(Beginning of RECORDS TO USE)

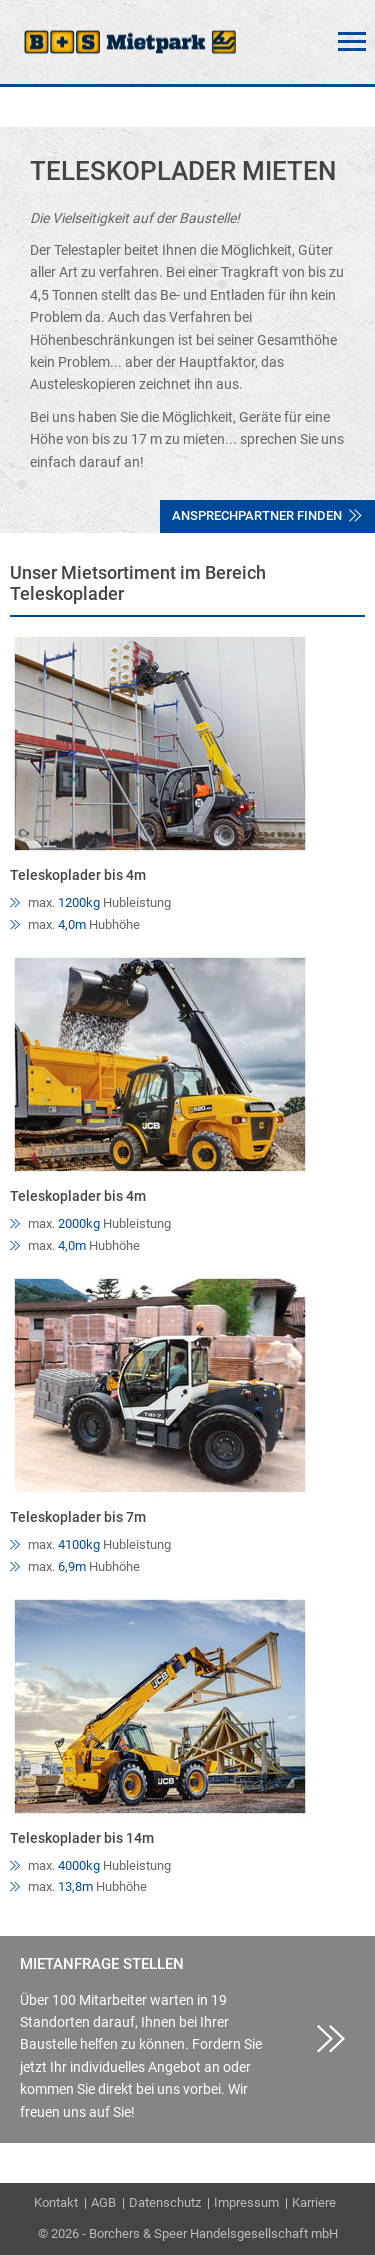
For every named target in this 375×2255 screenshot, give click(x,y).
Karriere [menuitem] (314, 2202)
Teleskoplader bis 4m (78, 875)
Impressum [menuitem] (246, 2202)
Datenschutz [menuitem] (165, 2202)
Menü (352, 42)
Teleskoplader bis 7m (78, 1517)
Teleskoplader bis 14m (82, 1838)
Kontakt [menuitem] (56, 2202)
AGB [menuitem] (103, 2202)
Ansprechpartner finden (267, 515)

(End of RECORDS TO USE)
(Beginning of RECORDS TO USE)

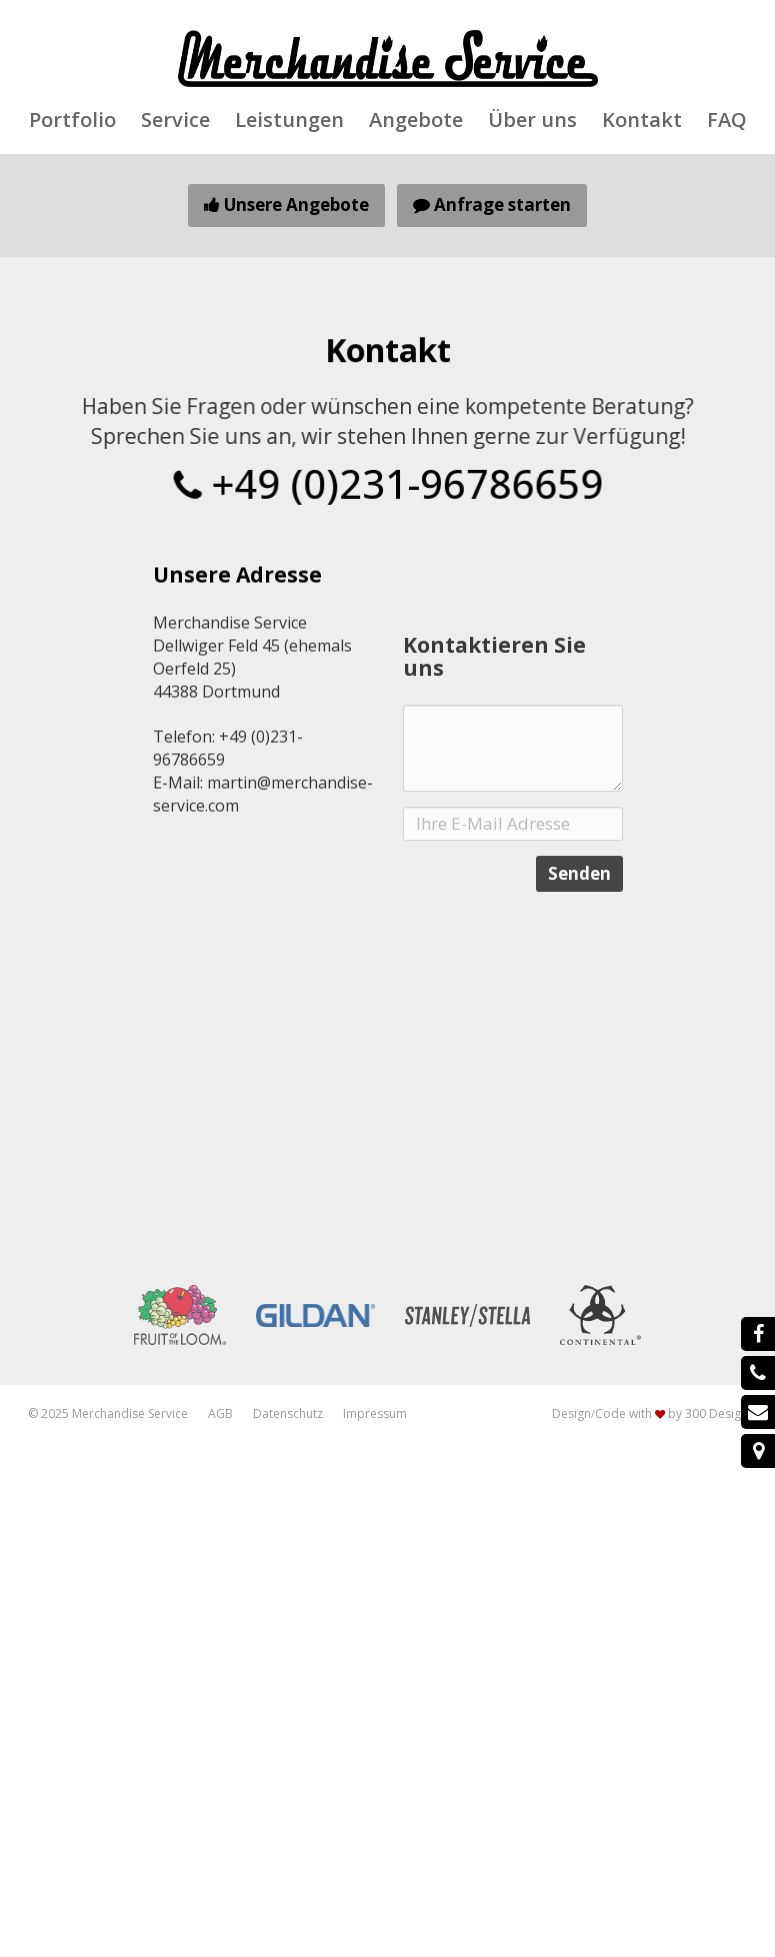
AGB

(End of RECORDS TO USE)

**ABOUT THIS EXERCISE**. The response should hold exactly the lines starting at the line with "Karriere [menuitem] (314, 2202)" and ending at the line with "Ansprechpartner finden (267, 515)", and no other line of the material above.

**YOUR RESPONSE**.
Karriere [menuitem] (314, 2202)
Teleskoplader bis 4m (78, 875)
Impressum [menuitem] (246, 2202)
Datenschutz [menuitem] (165, 2202)
Menü (352, 42)
Teleskoplader bis 7m (78, 1517)
Teleskoplader bis 14m (82, 1838)
Kontakt [menuitem] (56, 2202)
AGB [menuitem] (103, 2202)
Ansprechpartner finden (267, 515)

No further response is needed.